Saturday, August 28, 2010

When to settle for less?

(Names changed)
In a recent conversation with Deanna, we were discussing when it's a good time to settle a debt. It turns out Deanna & her husband had a sum of medical debt which had been acquired over the past year. In the course of our discussion, Deanna asked when it was appropriate to let a debt go to collections in order to negotiate a settlement. We discussed their specific financial situation to find out where they were positioned in order to address the debt.

Deanna & her husband had amassed approximately $10,000 in medical debt. Outside their mortgage, their financials looked pretty normal with amounts of credit card debt, auto loans, student loans & various other typical financial line items popping into place. As we looked down the page, the couple listed about $14 - 15,000 in savings.

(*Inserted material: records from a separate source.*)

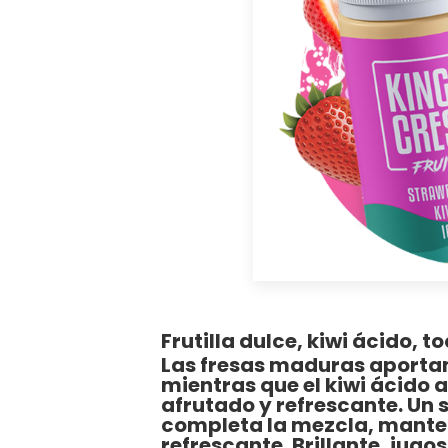
Frutilla dulce, kiwi ácido, 
Las fresas maduras aportan
mientras que el kiwi ácido 
afrutado y refrescante. Un
completa la mezcla, mante
refrescante. Brillante, jug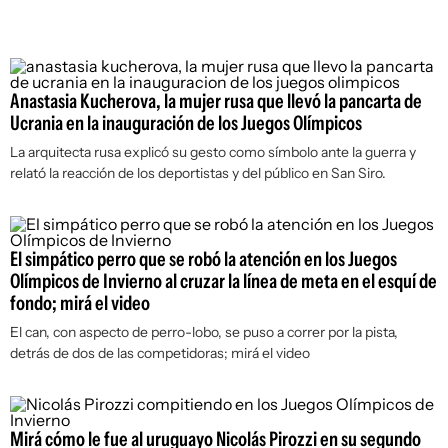
Anastasia Kucherova, la mujer rusa que llevó la pancarta de
Ucrania en la inauguración de los Juegos Olímpicos
La arquitecta rusa explicó su gesto como símbolo ante la guerra y
relató la reacción de los deportistas y del público en San Siro.
El simpático perro que se robó la atención en los Juegos
Olímpicos de Invierno al cruzar la línea de meta en el esquí de
fondo; mirá el video
El can, con aspecto de perro-lobo, se puso a correr por la pista,
detrás de dos de las competidoras; mirá el video
Mirá cómo le fue al uruguayo Nicolás Pirozzi en su segundo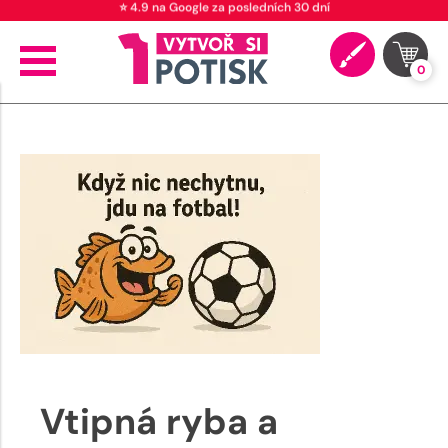
⭐ 4.9 na Google za posledních 30 dní
0
Vtipná ryba a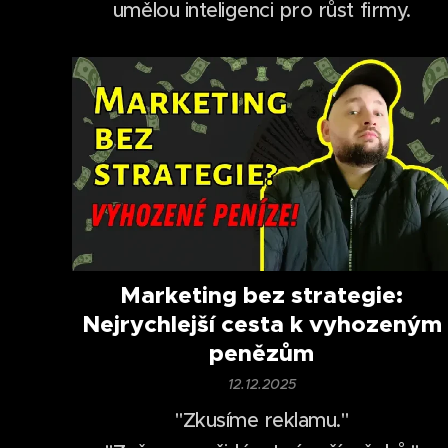
umělou inteligenci pro růst firmy.
Marketing bez strategie:
Nejrychlejší cesta k vyhozeným
penězům
12.12.2025
"Zkusíme reklamu."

With the couple considering defaulting on the medical bills (which are usually due in full within 30 days of service) we began to discuss how collections & settlements tend to play out. For the most part, creditors and collectors will only settle a debt which they feel they are not likely to be paid. Almost all collectors will need some proof that you're not going to be able to repay the loan. Occasionally, bankruptcy is considered as a way out of the pressure of debt. Unfortunately, bankruptcy is usually not a good solution and is frequently taken prematurely or unnecessarily.

In Deanna's case, she & her husband clearly had the ability to pay for this out of savings. However, she expressed great concern over liquidating such a large amount of savings. We asked a few more questions pressing further to see what other options may be available to either rebuild savings or absorb some of the blow of the financial hit. Here are some of questions we offered to consider in order to develop other options:

On your current budget, how quickly could you rebuild your savings?
Do you have anything you could sell that could bring in enough cash to cover all or most of the medical expenses?
Would you be able to move down in car in order to reduce other debt and thus increase cashflow to rebuild savings faster?
Does your husband have a company car that may allow you to sell the other car?
Are there areas in your budget that you could tighten for a brief time that would allow you to rebuild your savings quicker?

Then we presented a situational thought... As we are followers of Christ, I feel it's best to offer thoughts under the lens of the golden rule: "Do to others as you would want them to do to you."

"Deanna, If you had loaned $10,000 to a friend or worked a the equivalent of $10,000 worth of time at your job and the person decided to not pay you. How would you feel if you found out they didn't pay you but still had $15,000 in savings?"

It is understandable how difficult it is to part with nearly 2/3 of one's savings. In today's economy, financial security seems to be a commodity which easily evaporates. As we look at our finances, it is clear that we must bring our creative resources and combine them with our sweat equity to create financial options which allow us to keep our dignity as well as honor our word. I believe Deanna and her husband are now better equipped to address their financial situation with other tools that may keep their savings more in tact and still allow them to pay the full medical bill.